* What the task asks *
Where the word "obsahu" shows up in a line below, that line is counted. State how many lines are counted, without any other words.
++++ Data provided ++++
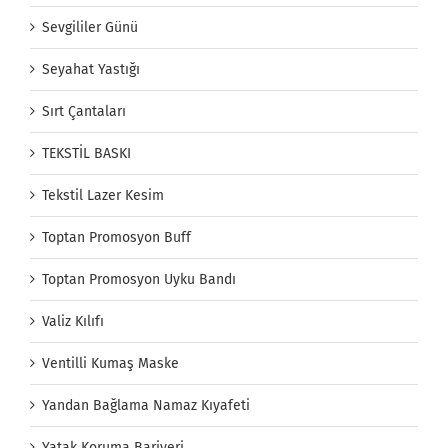
Sevgililer Günü
Seyahat Yastığı
Sırt Çantaları
TEKSTİL BASKI
Tekstil Lazer Kesim
Toptan Promosyon Buff
Toptan Promosyon Uyku Bandı
Valiz Kılıfı
Ventilli Kumaş Maske
Yandan Bağlama Namaz Kıyafeti
Yatak Koruma Bariyeri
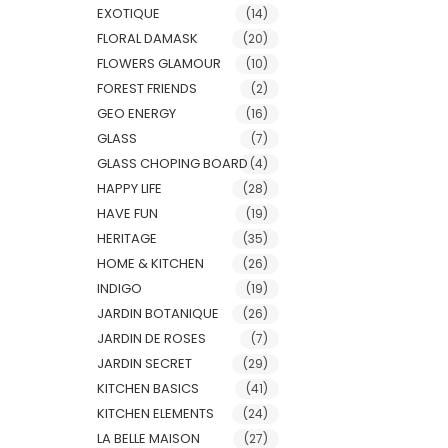
EXOTIQUE
(14)
FLORAL DAMASK
(20)
FLOWERS GLAMOUR
(10)
FOREST FRIENDS
(2)
GEO ENERGY
(16)
GLASS
(7)
GLASS CHOPING BOARD
(4)
HAPPY LIFE
(28)
HAVE FUN
(19)
HERITAGE
(35)
HOME & KITCHEN
(26)
INDIGO
(19)
JARDIN BOTANIQUE
(26)
JARDIN DE ROSES
(7)
JARDIN SECRET
(29)
KITCHEN BASICS
(41)
KITCHEN ELEMENTS
(24)
LA BELLE MAISON
(27)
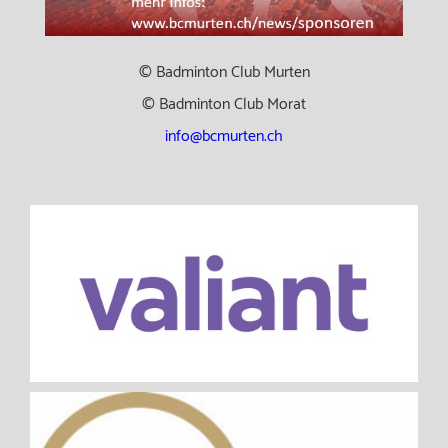
© Badminton Club Murten
© Badminton Club Morat
info@bcmurten.ch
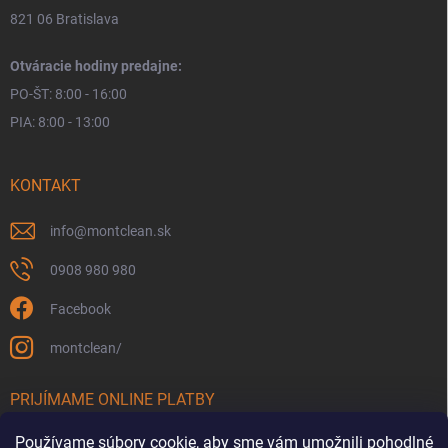
821 06 Bratislava
Otváracie hodiny predajne:
PO-ŠT: 8:00 - 16:00
PIA: 8:00 - 13:00
KONTAKT
info
@
montclean.sk
0908 980 980
Facebook
montclean/
PRIJÍMAME ONLINE PLATBY
Používame súbory cookie, aby sme vám umožnili pohodlné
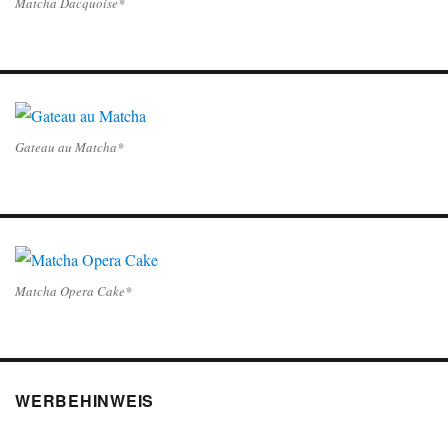
Matcha Dacquoise*
Gateau au Matcha*
Matcha Opera Cake*
WERBEHINWEIS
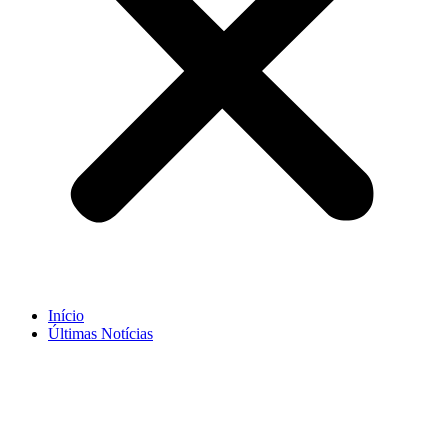
Início
Últimas Notícias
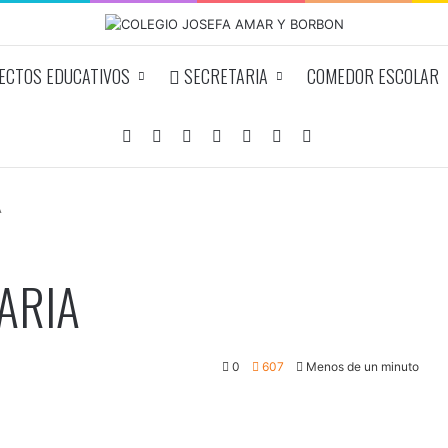
CTOS EDUCATIVOS
SECRETARIA
COMEDOR ESCOLAR
Facebook
YouTube
Instagram
Acceso
Publicación al azar
Barra lateral
Buscar por
A
ARIA
0
607
Menos de un minuto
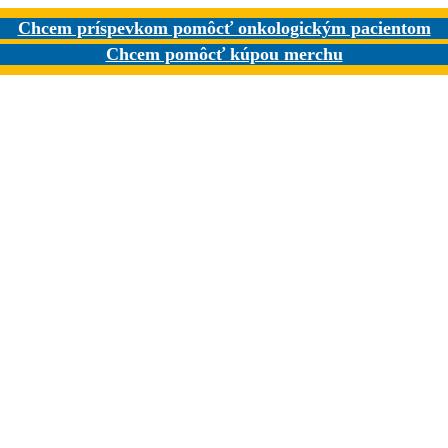
Chcem príspevkom pomôcť onkologickým pacientom
Chcem pomôcť kúpou merchu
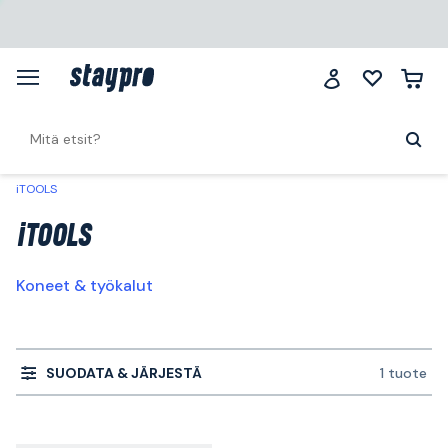
iTOOLS
iTOOLS
Koneet & työkalut
SUODATA & JÄRJESTÄ
1 tuote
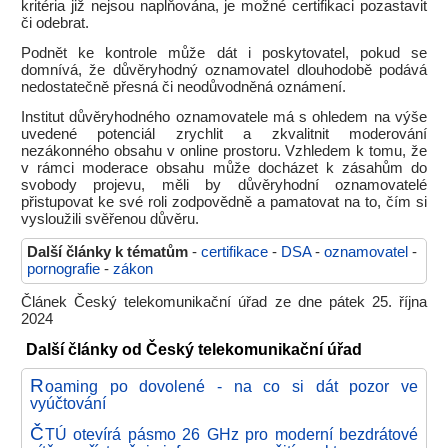
kritéria již nejsou naplňována, je možné certifikaci pozastavit
či odebrat.
Podnět ke kontrole může dát i poskytovatel, pokud se
domnívá, že důvěryhodný oznamovatel dlouhodobě podává
nedostatečně přesná či neodůvodněná oznámení.
Institut důvěryhodného oznamovatele má s ohledem na výše
uvedené potenciál zrychlit a zkvalitnit moderování
nezákonného obsahu v online prostoru. Vzhledem k tomu, že
v rámci moderace obsahu může docházet k zásahům do
svobody projevu, měli by důvěryhodní oznamovatelé
přistupovat ke své roli zodpovědně a pamatovat na to, čím si
vysloužili svěřenou důvěru.
Další články k tématům
-
certifikace
-
DSA
-
oznamovatel
-
pornografie
-
zákon
Článek Český telekomunikační úřad ze dne pátek 25. října
2024
Další články od Český telekomunikační úřad
R
oaming po dovolené - na co si dát pozor ve
vyúčtování
Č
TÚ otevírá pásmo 26 GHz pro moderní bezdrátové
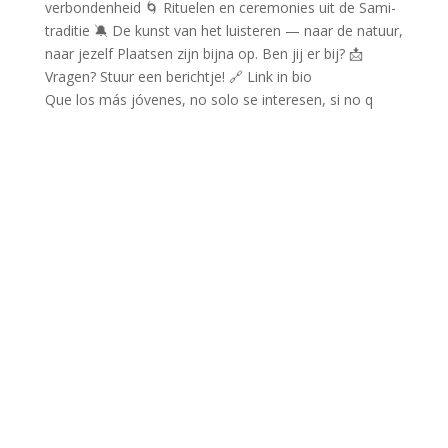
Que los más jóvenes, no solo se interesen, si no q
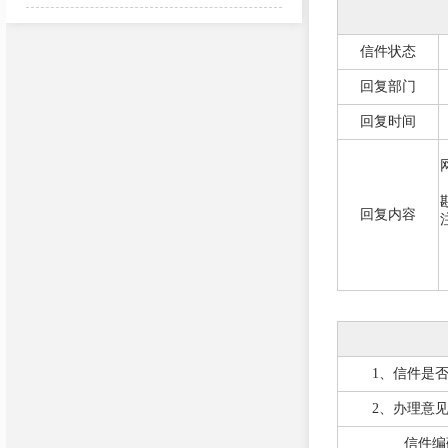
信件状态
回复部门
回复时间
2
回复内容
1、信件是
2、办理意
信件编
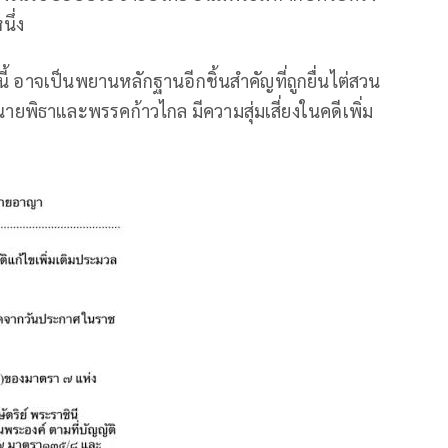
ึ่ง
นี้ อาจเป็นพยานหลักฐานอีกชิ้นสำคัญที่ถูกยื่นไต่สวน
ายพิธาและพรรคก้าวไกล มีความสุ่มเสี่ยงในคดีเพิ่ม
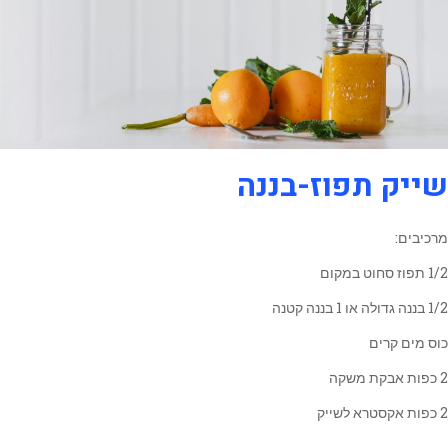
שייק תפוז-בננה
מרכיבים:
1/2 תפוז סחוט במקום
1/2 בננה גדולה או 1 בננה קטנה
כוס מים קרים
2 כפות אבקת משקה
2 כפות אקסטרא לשייק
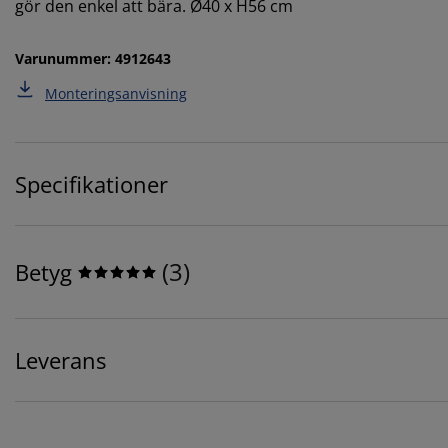
gör den enkel att bära. Ø40 x H56 cm
Varunummer: 4912643
Monteringsanvisning
Specifikationer
(
3
)
Betyg
Leverans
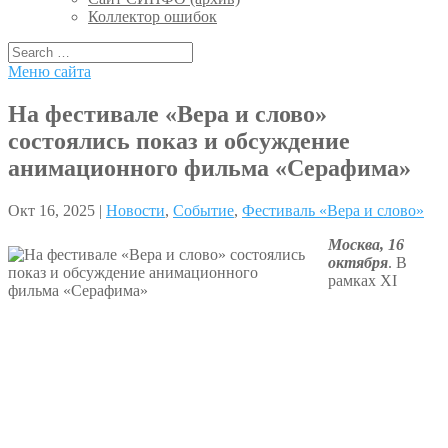
Коллектор ошибок
Меню сайта
На фестивале «Вера и слово»
состоялись показ и обсуждение
анимационного фильма «Серафима»
Окт 16, 2025 |
Новости
,
Событие
,
Фестиваль «Вера и слово»
Москва, 16
октября
. В
рамках XI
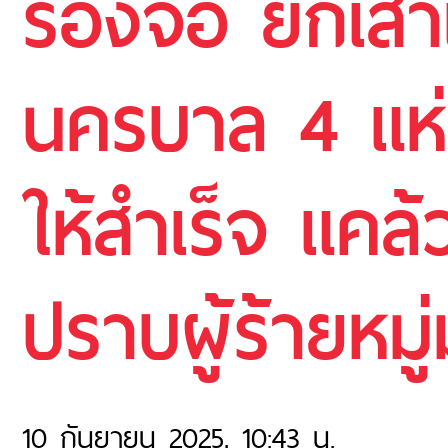
รองจ๋อ ยกเสา
นครบาล 4 แห่
ให้สำเร็จ แคล
ปราบผู้ร้ายหมู
10 กันยายน 2025, 10:43 น.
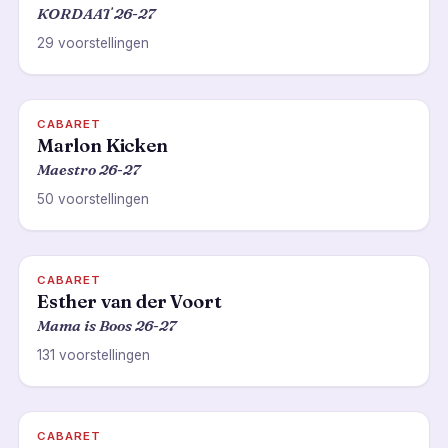
KORDAAT 26-27
29 voorstellingen
CABARET
Marlon Kicken
Maestro 26-27
50 voorstellingen
CABARET
Esther van der Voort
Mama is Boos 26-27
131 voorstellingen
CABARET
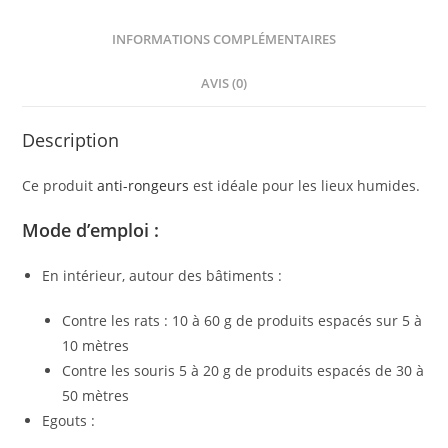
INFORMATIONS COMPLÉMENTAIRES
AVIS (0)
Description
Ce produit
anti-rongeurs
est idéale pour les lieux humides.
Mode d’emploi :
En intérieur, autour des bâtiments :
Contre les rats : 10 à 60 g de produits espacés sur 5 à
10 mètres
Contre les souris 5 à 20 g de produits espacés de 30 à
50 mètres
Egouts :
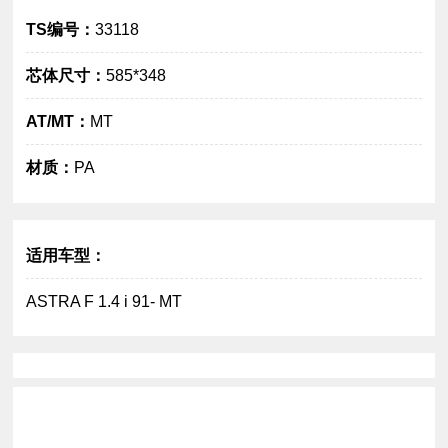
TS编号：
33118
芯体尺寸：
585*348
AT/MT：
MT
大图
材质：
PA
适用车型：
ASTRA F 1.4 i 91- MT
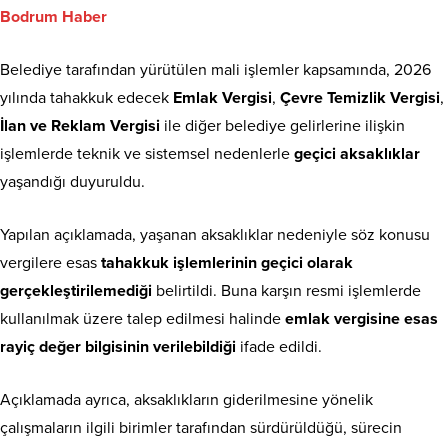
Bodrum Haber
Belediye tarafından yürütülen mali işlemler kapsamında, 2026
yılında tahakkuk edecek
Emlak Vergisi
,
Çevre Temizlik Vergisi
,
İlan ve Reklam Vergisi
ile diğer belediye gelirlerine ilişkin
işlemlerde teknik ve sistemsel nedenlerle
geçici aksaklıklar
yaşandığı duyuruldu.
Yapılan açıklamada, yaşanan aksaklıklar nedeniyle söz konusu
vergilere esas
tahakkuk işlemlerinin geçici olarak
gerçekleştirilemediği
belirtildi. Buna karşın resmi işlemlerde
kullanılmak üzere talep edilmesi halinde
emlak vergisine esas
rayiç değer bilgisinin verilebildiği
ifade edildi.
Açıklamada ayrıca, aksaklıkların giderilmesine yönelik
çalışmaların ilgili birimler tarafından sürdürüldüğü, sürecin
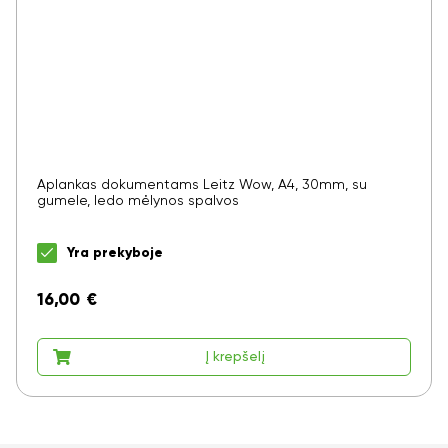
Aplankas dokumentams Leitz Wow, A4, 30mm, su
gumele, ledo mėlynos spalvos
Yra prekyboje
16,00
€
Į krepšelį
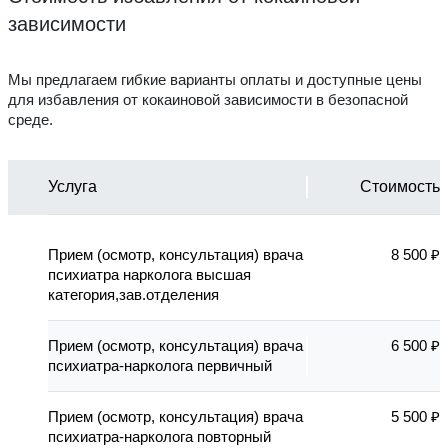
зависимости
Мы предлагаем гибкие варианты оплаты и доступные цены
для избавления от кокаиновой зависимости в безопасной
среде.
Услуга
Стоимость
Прием (осмотр, консультация) врача
8 500 ₽
психиатра нарколога высшая
категория,зав.отделения
Прием (осмотр, консультация) врача
6 500 ₽
психиатра-нарколога первичный
Прием (осмотр, консультация) врача
5 500 ₽
психиатра-нарколога повторный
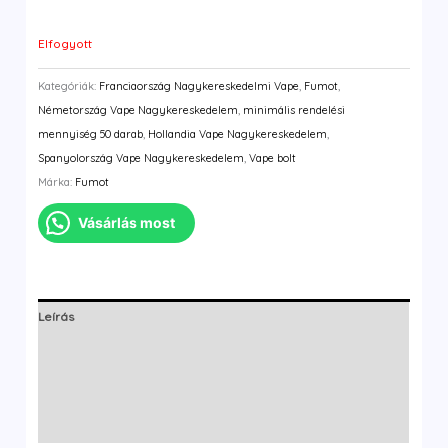
Elfogyott
Kategóriák:
Franciaország Nagykereskedelmi Vape
,
Fumot
,
Németország Vape Nagykereskedelem
,
minimális rendelési
mennyiség 50 darab
,
Hollandia Vape Nagykereskedelem
,
Spanyolország Vape Nagykereskedelem
,
Vape bolt
Márka:
Fumot
Vásárlás most
Leírás
További információk
Márka
Vélemények (2)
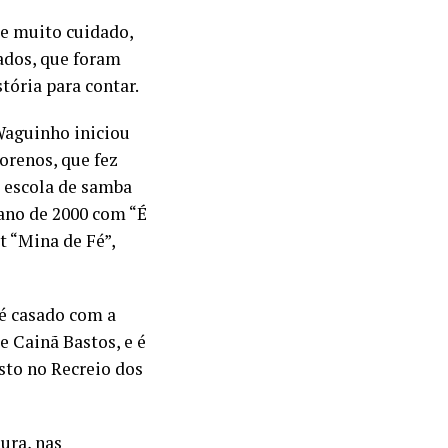
 e muito cuidado,
ados, que foram
tória para contar.
 Waguinho iniciou
orenos, que fez
a escola de samba
 ano de 2000 com “É
t “Mina de Fé”,
é casado com a
e Cainã Bastos, e é
sto no Recreio dos
ura, nas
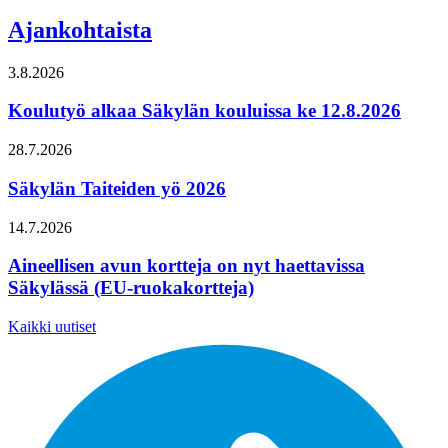
Ajankohtaista
3.8.2026
Koulutyö alkaa Säkylän kouluissa ke 12.8.2026
28.7.2026
Säkylän Taiteiden yö 2026
14.7.2026
Aineellisen avun kortteja on nyt haettavissa
Säkylässä (EU-ruokakortteja)
Kaikki uutiset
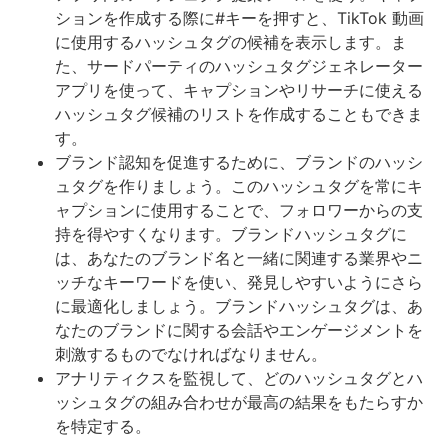
ションを作成する際に#キーを押すと、TikTok 動画
に使用するハッシュタグの候補を表示します。ま
た、サードパーティのハッシュタグジェネレーター
アプリを使って、キャプションやリサーチに使える
ハッシュタグ候補のリストを作成することもできま
す。
ブランド認知を促進するために、ブランドのハッシ
ュタグを作りましょう。このハッシュタグを常にキ
ャプションに使用することで、フォロワーからの支
持を得やすくなります。ブランドハッシュタグに
は、あなたのブランド名と一緒に関連する業界やニ
ッチなキーワードを使い、発見しやすいようにさら
に最適化しましょう。ブランドハッシュタグは、あ
なたのブランドに関する会話やエンゲージメントを
刺激するものでなければなりません。
アナリティクスを監視して、どのハッシュタグとハ
ッシュタグの組み合わせが最高の結果をもたらすか
を特定する。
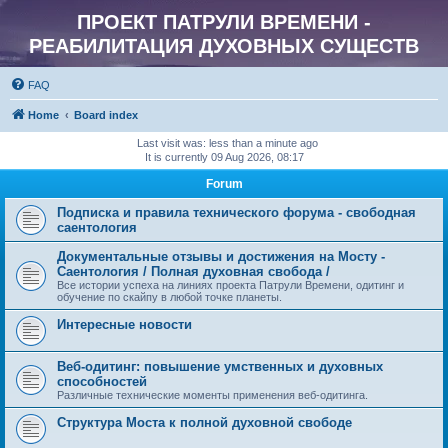
ПРОЕКТ ПАТРУЛИ ВРЕМЕНИ -
РЕАБИЛИТАЦИЯ ДУХОВНЫХ СУЩЕСТВ
FAQ
Home
Board index
Last visit was: less than a minute ago
It is currently 09 Aug 2026, 08:17
Forum
Подписка и правила технического форума - свободная
саентология
Документальные отзывы и достижения на Мосту -
Саентология / Полная духовная свобода /
Все истории успеха на линиях проекта Патрули Времени, одитинг и
обучение по скайпу в любой точке планеты.
Интересные новости
Веб-одитинг: повышение умственных и духовных
способностей
Различные технические моменты применения веб-одитинга.
Структура Моста к полной духовной свободе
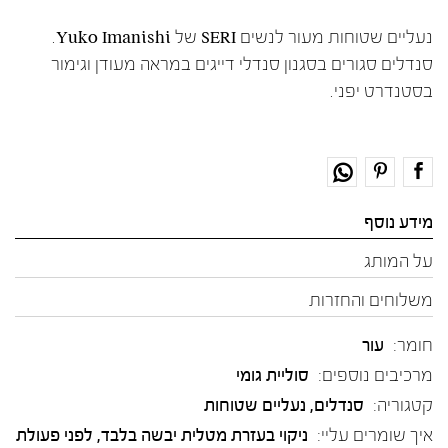
נעליים שטוחות מעור לנשים SERI של Yuko Imanishi.
סנדלים סגורים בסגנון סנדלי דייגים במראה מעודן וגימור
בסטנדרט יפני.
מידע נוסף
על המותג
משלוחים והחזרות
חומר:
עור
מרכיבים נוספים:
סוליית גומי
קטגוריה:
סנדלים
,
נעליים שטוחות
איך שומרים עליי:
ניקוי בעזרת מטלית יבשה בלבד, לפני פעולת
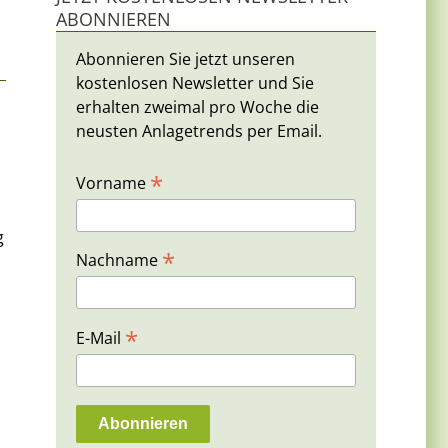
ABONNIEREN
Abonnieren Sie jetzt unseren
kostenlosen Newsletter und Sie
erhalten zweimal pro Woche die
neusten Anlagetrends per Email.
*
Vorname
g
*
Nachname
*
E-Mail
++++
* Response box *
2